Accordingly, I dissent in No. 133 and concur in the judgment in No. 534.
 The statute in pertinent part provides:
“Every obscene, lewd, lascivious, indecent, filthy or vile article, matter, thing, device, or substance; and—
“Every written or printed card, letter, circular, book, pamphlet, advertisement, or notice of any kind giving information, directly or indirectly, where, or how, or from whom, or by what means any of such mentioned matters, articles, or things may be obtained or made, or where or by whom any act or operation of any kind for the procuring or producing of abortion will be done or performed, or how or by what means conception may be prevented or abortion produced, whether sealed or unsealed . . . .
“Is declared to be nonmailable matter and shall not be conveyed in the mails or delivered from any post office or by any letter carrier.
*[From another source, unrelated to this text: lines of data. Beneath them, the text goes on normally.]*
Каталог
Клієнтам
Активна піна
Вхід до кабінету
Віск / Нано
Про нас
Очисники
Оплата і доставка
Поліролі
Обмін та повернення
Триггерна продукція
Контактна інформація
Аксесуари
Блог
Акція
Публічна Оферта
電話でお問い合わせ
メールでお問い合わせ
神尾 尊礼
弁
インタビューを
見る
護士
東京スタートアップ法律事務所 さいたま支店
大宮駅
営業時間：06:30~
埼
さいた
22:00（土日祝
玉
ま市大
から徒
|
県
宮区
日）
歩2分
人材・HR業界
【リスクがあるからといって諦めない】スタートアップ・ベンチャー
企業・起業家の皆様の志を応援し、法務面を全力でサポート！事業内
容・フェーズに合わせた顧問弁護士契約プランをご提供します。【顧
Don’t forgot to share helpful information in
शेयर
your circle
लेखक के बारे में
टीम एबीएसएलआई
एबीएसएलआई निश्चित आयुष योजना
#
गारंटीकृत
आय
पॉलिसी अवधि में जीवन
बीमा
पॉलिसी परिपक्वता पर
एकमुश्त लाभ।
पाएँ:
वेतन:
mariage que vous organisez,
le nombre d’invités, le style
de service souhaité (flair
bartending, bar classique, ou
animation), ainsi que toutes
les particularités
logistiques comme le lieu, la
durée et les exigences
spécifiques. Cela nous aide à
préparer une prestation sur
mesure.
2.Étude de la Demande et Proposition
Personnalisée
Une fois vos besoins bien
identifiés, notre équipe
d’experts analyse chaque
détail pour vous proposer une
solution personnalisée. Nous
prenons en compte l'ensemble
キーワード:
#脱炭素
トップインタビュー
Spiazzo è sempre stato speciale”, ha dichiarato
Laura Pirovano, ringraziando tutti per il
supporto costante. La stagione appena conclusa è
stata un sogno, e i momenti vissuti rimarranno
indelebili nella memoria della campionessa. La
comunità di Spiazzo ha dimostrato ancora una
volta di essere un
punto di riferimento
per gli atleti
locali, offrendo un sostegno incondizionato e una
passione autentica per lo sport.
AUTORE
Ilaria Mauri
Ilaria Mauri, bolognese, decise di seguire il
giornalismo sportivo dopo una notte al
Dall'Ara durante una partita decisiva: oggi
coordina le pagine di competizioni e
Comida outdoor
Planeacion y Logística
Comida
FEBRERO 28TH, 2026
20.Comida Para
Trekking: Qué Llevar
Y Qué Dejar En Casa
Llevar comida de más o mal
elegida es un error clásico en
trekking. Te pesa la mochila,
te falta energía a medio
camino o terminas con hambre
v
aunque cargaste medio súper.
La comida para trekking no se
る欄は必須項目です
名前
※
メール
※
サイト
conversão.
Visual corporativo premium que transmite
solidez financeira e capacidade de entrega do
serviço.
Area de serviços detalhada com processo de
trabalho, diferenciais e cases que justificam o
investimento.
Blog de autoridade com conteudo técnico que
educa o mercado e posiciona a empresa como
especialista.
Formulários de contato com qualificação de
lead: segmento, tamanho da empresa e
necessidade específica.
“Whoever knowingly uses the mails for the mailing, carriage in the mails, or delivery of anything declared by this section to be nonmailable, or knowingly causes to be delivered by mail according to the direction thereon, or at the place at which it is directed to be delivered by the person to whom it is addressed, or knowingly takes any such thing from the mails for the purpose of circulating or disposing thereof, or of aiding in the circulation or disposition thereof, shall be fined not more than $5,000 or imprisoned not more than five years, or both, for the first such offense, and shall be fined not more than $10,000 or imprisoned not more than ten years, or both, for each such offense thereafter.”
 The trial judge did not issue a written opinion but ruled orally from the bench.
 The advertisement was as follows:
“IMPORTED PORNOGRAPHY—learn the true facts before sending money abroad. Send $1.00 for our fully illustrated booklet. You must be 21 years of age and so state. Normax Press, P. O. Box 989, Fontana, California, 92335.”
 Roth v. United States was heard and decided with Alberts v. California, in which the Court upheld the obscenity provisions of the California Penal Code.
[*] Of course, the obscenity vel non of the materials is not presented at this juncture of the case.
[*] Moreover, the items seized in this case were only a component of a product which might ultimately be distributed, and viewing them in isolation is inconsistent with the principle that determinations of obscenity should focus on an entire work, see, e. g., Roth v. United States, 354 U. S. 476, 489 (1957).